-
-
Notifications
You must be signed in to change notification settings - Fork 1.1k
Description
Is your feature request related to a problem? Please describe.
When using CsvReader and CsvWriter to deserialize to or deserialize from strongly typed objects, ObjectRecordCreator and ObjectRecordWriter are used internally to compile an expression into a delegate at runtime. The compiled delegates are cached for the lifetime of CsvReader and CsvWriter instances, which provides a significant performance improvement over dynamic object deserialization and serialization when reading or writing multiline Csv files.
However, in an opposite scenario, when deserializing or serializing large number of small (possibly single line) Csv files, there is a significant performance drawback, because each new incoming request requires creating a new instance of CsvReader and CsvWriter, which internally compiles a new delegate for each new instance. The delegate compilation is a relatively expensive operation for reading just a single line, and there is also a possible lock contention internally inside the CLR when there are multiple delegates are getting compiled in parallel.
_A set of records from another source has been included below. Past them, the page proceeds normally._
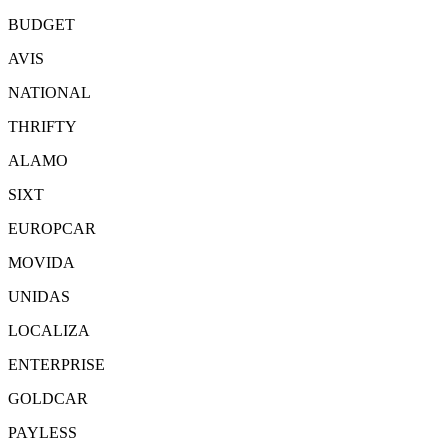
BUDGET
AVIS
NATIONAL
THRIFTY
ALAMO
SIXT
EUROPCAR
MOVIDA
UNIDAS
LOCALIZA
ENTERPRISE
GOLDCAR
PAYLESS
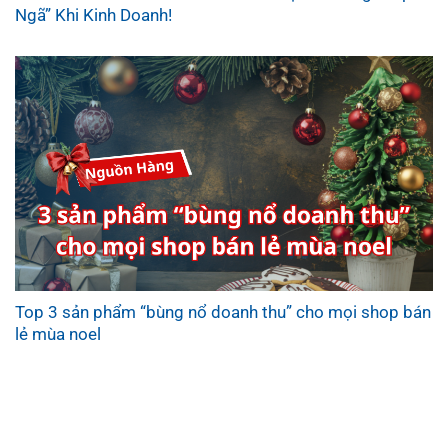
Ngã” Khi Kinh Doanh!
Top 3 sản phẩm “bùng nổ doanh thu” cho mọi shop bán
lẻ mùa noel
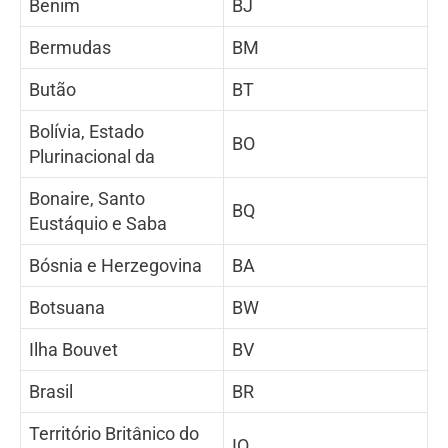
Benim
BJ
Bermudas
BM
Butão
BT
Bolívia, Estado
BO
Plurinacional da
Bonaire, Santo
BQ
Eustáquio e Saba
Bósnia e Herzegovina
BA
Botsuana
BW
Ilha Bouvet
BV
Brasil
BR
Território Britânico do
IO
In a scenario when there are just a few data types but large number of incoming requests with a single line Csv payload, most of the compute resources are spent compiling delegates and in rare cases the service was hitting lock contention inside the CLR, causing a significant performance impact due to lock contention.
Describe the solution you'd like
Currently compiled delegate references a specific instance of CsvReader and CsvWriter using ConstantExpression, so the otherwise compatible delegates are not reusable for reading from or writing to a different instance of the reader or writer instances. Changing the delegate to take instance of CsvReader or CsvWriter as a parameter would make it reusable for deserializing from or serializing to the same data types, allowing caching compiled delegates beyond the lifetime of specific reader or writer instance, as long as the caching key takes all possible differences (like changing column order) into account.
Describe alternatives you've considered
For our specific scenario I was able to extend existing ObjectRecordCreator, ObjectRecordWriter, RecordCreatorFactory, RecordWriterFactory, ExpressionManager, and hooking the extended version of these classes through an extended version of ObjectResolver to modify the compiled delegates and cache them for the lifetime of the process, achieving the desired performance improvement of reusing a handful of delegate copies instead of compiling a new copy for each incoming request. The solution works, but feels a bit hacky, requiring careful review of any future library upgrades. It would be nice to have the same caching support built into the library to support high throughput processing of numerous small Csv files, similar to current performance improvements already available for processing large multiline Csv files.